Lawmakers in two of America’s most congested power markets just told developers: prove you’ll actually flip the switch before we build you a 30-gigabit highway—and send the bill to households.
Why Forecasts Suddenly Matter More Than Power Plants
PJM Interconnection—the 13-state grid that keeps the lights on from Newark to Chicago—warned in November that data-center requests could add 30 GW by 2030, enough to power 26 million homes. The catch: developers routinely file identical interconnection papers with three different utilities, counting each as a separate “need” even if ground is never broken.
Over-counting forces PJM to order new lines, transformers, and substations. Those costs are socialized across 65 million ratepayers whether the load materializes or not. A single 345-kV transmission upgrade runs $500 million to $2 billion, according to PJM’s own 2024 cost database.
The Jersey Playbook: One Database to Rule Them All
Assembly Bill A6156—unanimously released from committee last week—orders the New Jersey Board of Public Utilities to build a unified clearinghouse that cross-checks every large-load request against real-world milestones:
- Executed lease or purchase agreements
- Building permits and environmental approvals
- Financing close and equipment orders
- A signed retail supply contract
Projects lacking at least two “firm” milestones are tagged as speculative and barred from influencing regional transmission plans for three years. The bill also gives the BPU subpoena power to audit developer claims—something no state regulator in PJM currently has.
Pennsylvania Already Snuck Its Rules Into the Budget
While Trenton debates, Harrisburg acted. House Bill 1924—chunks of which were pasted into Pennsylvania’s November 2025 budget—requires the Public Utility Commission to certify every forecast before PJM can use it in auction models. Utilities must now submit quarterly updates and face civil penalties up to $100,000 a day for willful over-statements.
PJM’s New Math: 70 % Ramp, Three-Year Fuse
Grid operator PJM has voluntarily tightened its own rules. Starting with the 2026 Long-Term Load Forecast, a data center must reach full draw within three years and is assumed to operate at only 70 % of nameplate unless the developer provides bank-grade evidence of 24/7 utilization. The policy erased 4.2 GW of phantom load overnight—enough to trim projected transmission spending by roughly $3 billion.

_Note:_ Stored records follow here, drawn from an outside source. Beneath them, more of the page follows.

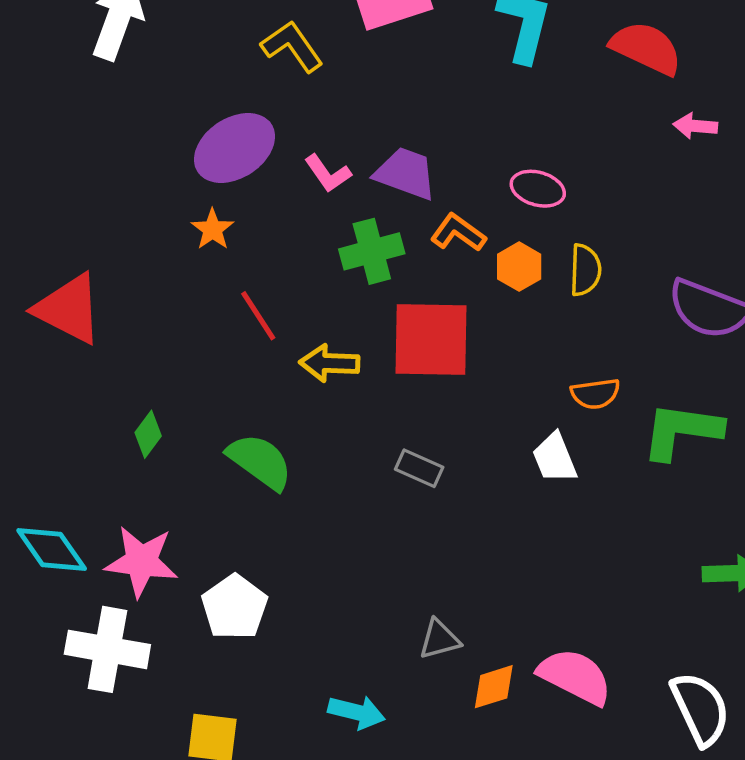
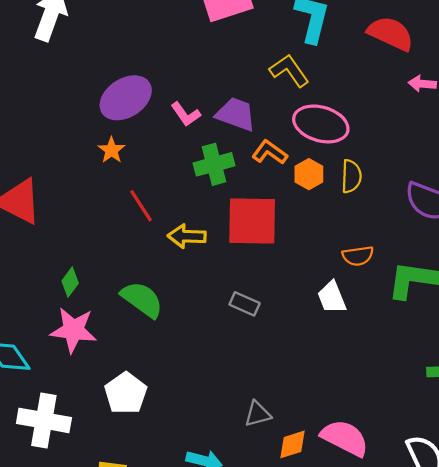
yellow L-shape: (292, 46) -> (289, 71), moved
pink ellipse: (538, 189) -> (321, 124), size x1.6
pink star: (141, 561) -> (73, 330), moved

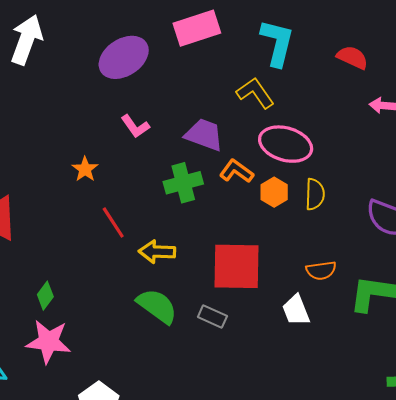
red semicircle: (391, 33) -> (352, 57), size x0.7
purple ellipse: (126, 98) -> (124, 57), moved
pink L-shape: (186, 114) -> (135, 126), moved
red square: (252, 221) -> (236, 266), moved
green semicircle: (142, 299) -> (157, 306), moved

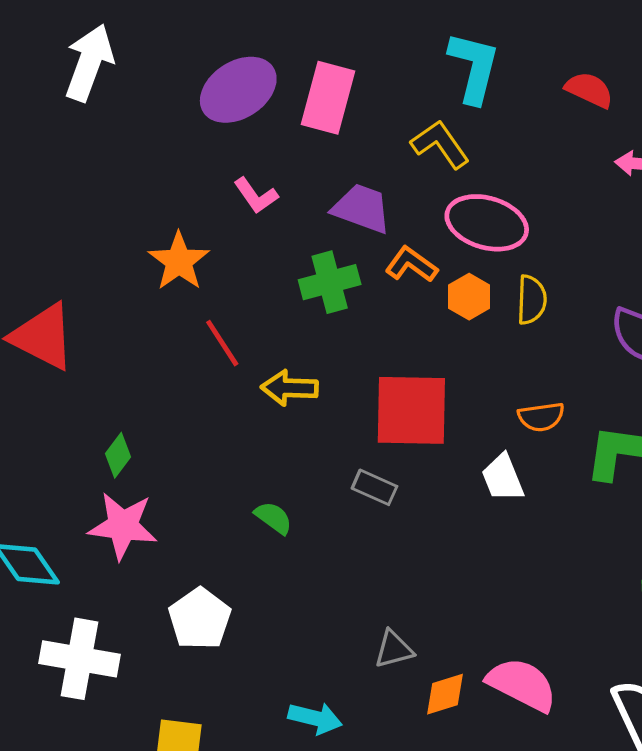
pink rectangle: (197, 28) -> (328, 98), moved, turned -57
orange star: (85, 169) -> (179, 261), size x1.5
green semicircle: (157, 306) -> (273, 518), moved, size x0.6

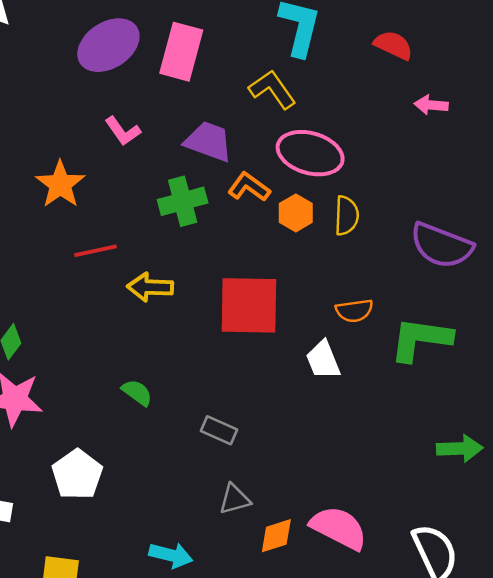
red line: (222, 343) -> (95, 251), turned -69
gray rectangle: (374, 487) -> (219, 430), moved

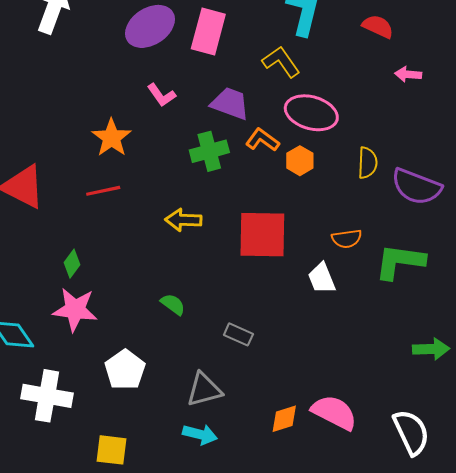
yellow semicircle: (347, 216) -> (368, 163), moved
red line: (95, 251) -> (103, 191), moved
gray triangle: (235, 499) -> (204, 390), moved, size x1.4

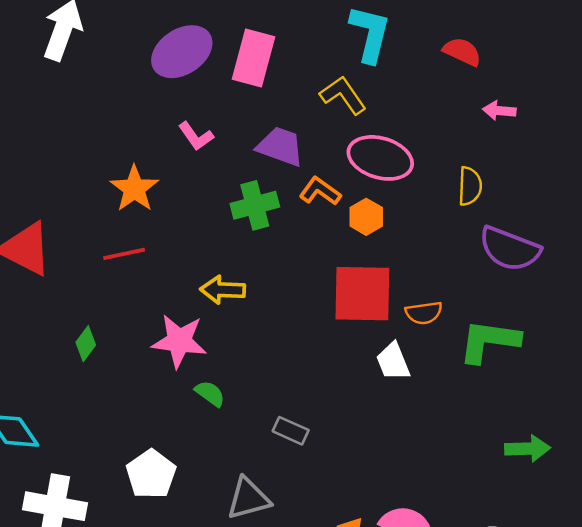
yellow semicircle: (368, 163) -> (470, 186), moved
red square: (262, 235) -> (362, 294), moved
pink star: (75, 309) -> (179, 341), moved

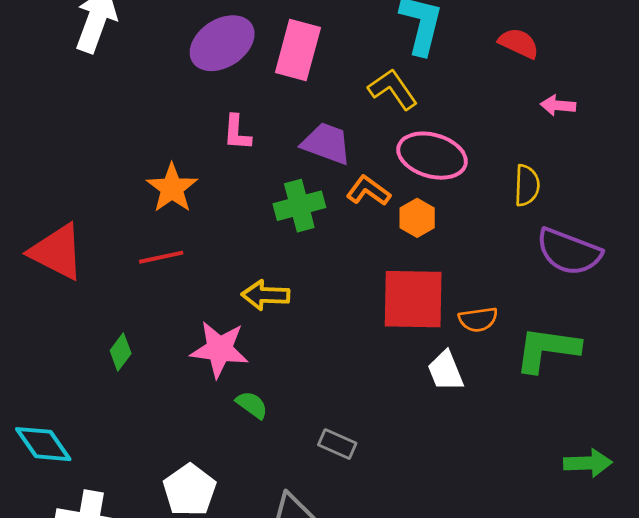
pink L-shape: (196, 136) -> (237, 133), turned 39

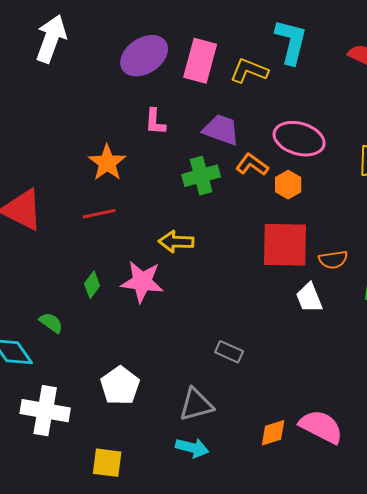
yellow L-shape: (393, 89) -> (249, 71), moved, turned -33
green diamond: (121, 352) -> (92, 285), moved
green semicircle: (252, 405) -> (51, 323), moved

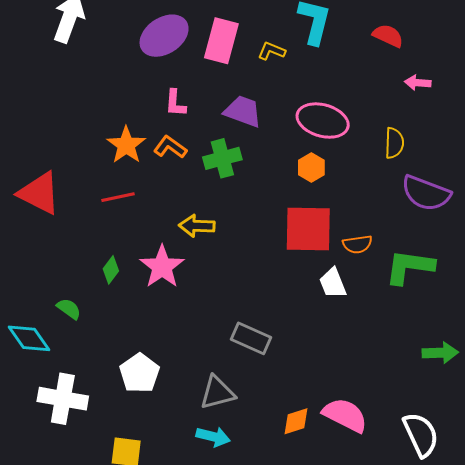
yellow L-shape: (249, 71) -> (271, 51), size x0.7
orange L-shape: (252, 165) -> (170, 147), moved
pink star: (142, 282) -> (162, 267), turned 30
gray rectangle: (229, 352) -> (251, 338), size x1.4

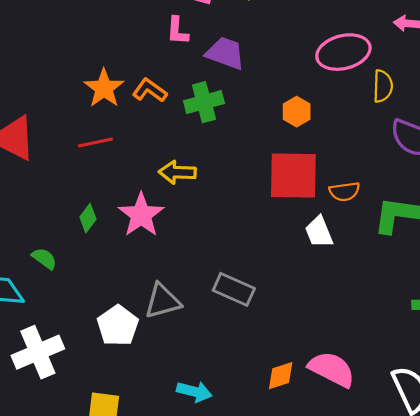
pink L-shape: (175, 103) -> (177, 31), moved
pink ellipse: (323, 121) -> (343, 52), moved, turned -30
gray triangle: (217, 393) -> (162, 301), moved
white cross: (63, 399) -> (38, 352), turned -33

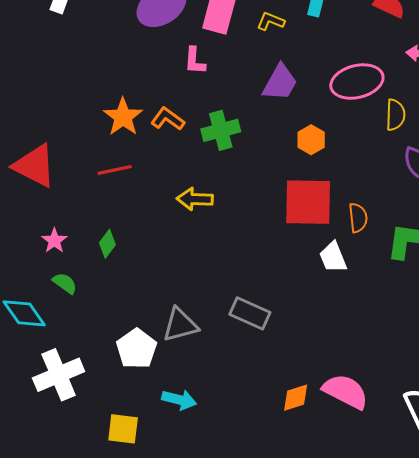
purple trapezoid: (225, 53) -> (280, 83), moved, turned 99
orange semicircle: (344, 191) -> (358, 218), turned -88
pink star: (141, 215) -> (54, 241), moved, size x0.6
cyan arrow: (194, 392) -> (179, 400), moved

Consumer Impact: $8–$12 Less on Every Monthly Bill
Independent analysis by the Electric Power Supply Association shows eliminating ghost load could shave $8–$12 off a typical residential bill by 2030. Commercial and industrial customers—already facing 30 % hikes in some PJM zones—would save five-figure sums every month.
What Happens Next
- New Jersey: A6156 must clear Appropriations and the full Assembly before the June budget recess. Senate companion S4938 is queued for a February hearing.
- PJM Board: Will vote by March on whether to make the 70 % ramp and anti-double-counting rules permanent across all 13 states.
- Data-center industry: Lobbyists are pushing a compromise that would allow “conditional” interconnection agreements—pay-as-you-build—rather than upfront cost-sharing.
Bottom Line
Jersey and Pennsylvania just weaponized transparency. By forcing developers to show real money, real permits, and real tenants before the grid expands, the two states are poised to save ratepayers tens of billions—while still leaving room for legitimate AI growth. Expect Ohio, Illinois, and Maryland to copy the language verbatim before summer recess.